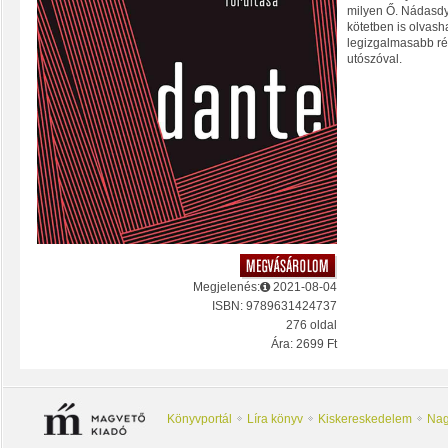
milyen Ő. Nádasdy
kötetben is olvasha
legizgalmasabb rés
utószóval.
Megjelenés:
2021-08-04
ISBN: 9789631424737
276 oldal
Ára: 2699 Ft
Könyvportál
Líra könyv
Kiskereskedelem
Nag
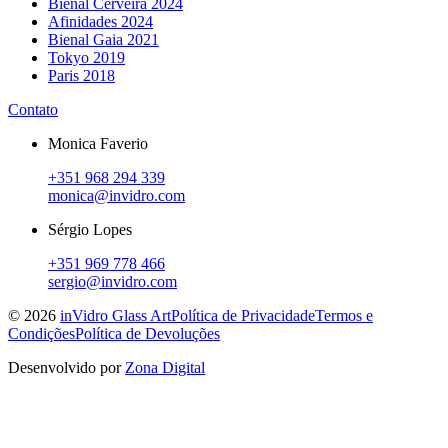
Bienal Cerveira 2024
Afinidades 2024
Bienal Gaia 2021
Tokyo 2019
Paris 2018
Contato
Monica Faverio
+351 968 294 339
monica@invidro.com
Sérgio Lopes
+351 969 778 466
sergio@invidro.com
©
2026
inVidro Glass Art
Política de Privacidade
Termos e
Condições
Política de Devoluções
Desenvolvido por
Zona Digital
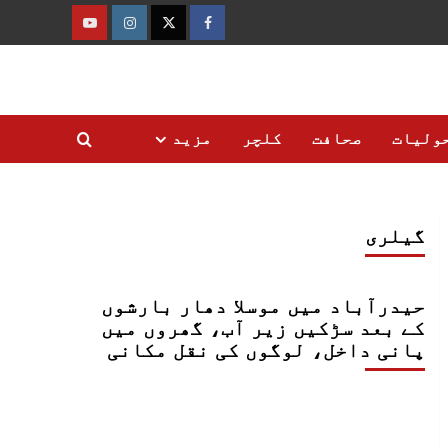
فیس
ٹوئٹر
انسٹاگرام
یوٹیوب
بک
ولیات
صحافت
کلچر
مزید
گیلری
حیدرآباد میں موسلا دھار بارشوں
کے بعد سڑکیں زیر آب، گھروں میں
پانی داخل، لوگوں کی نقل مکانی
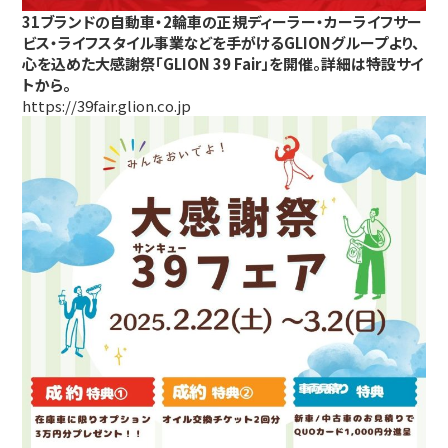
31ブランドの自動車・2輪車の正規ディーラー・カーライフサー
ビス・ライフスタイル事業などを手がけるGLIONグループより、
心を込めた大感謝祭「GLION 39 Fair」を開催。詳細は特設サイ
トから。
https://39fair.glion.co.jp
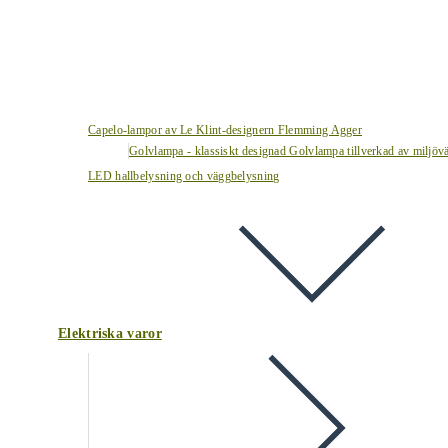
Capelo-lampor av Le Klint-designern Flemming Agger
Golvlampa - klassiskt designad Golvlampa tillverkad av miljövä
LED hallbelysning och väggbelysning
Elektriska varor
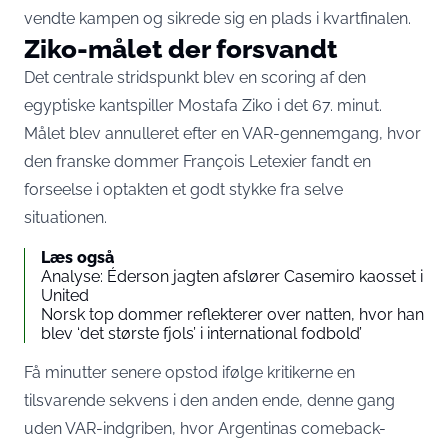
vendte kampen og sikrede sig en plads i kvartfinalen.
Ziko-målet der forsvandt
Det centrale stridspunkt blev en scoring af den
egyptiske kantspiller Mostafa Ziko i det 67. minut.
Målet blev annulleret efter en VAR-gennemgang, hvor
den franske dommer François Letexier fandt en
forseelse i optakten et godt stykke fra selve
situationen.
Læs også
Analyse: Éderson jagten afslører Casemiro kaosset i
United
Norsk top dommer reflekterer over natten, hvor han
blev ‘det største fjols’ i international fodbold’
Få minutter senere opstod ifølge kritikerne en
tilsvarende sekvens i den anden ende, denne gang
uden VAR-indgriben, hvor Argentinas comeback-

####################

**What you have to do**
Within the records, on how many lines does the word "Bienal" appear? Provide the number alone.

**Task solution**
2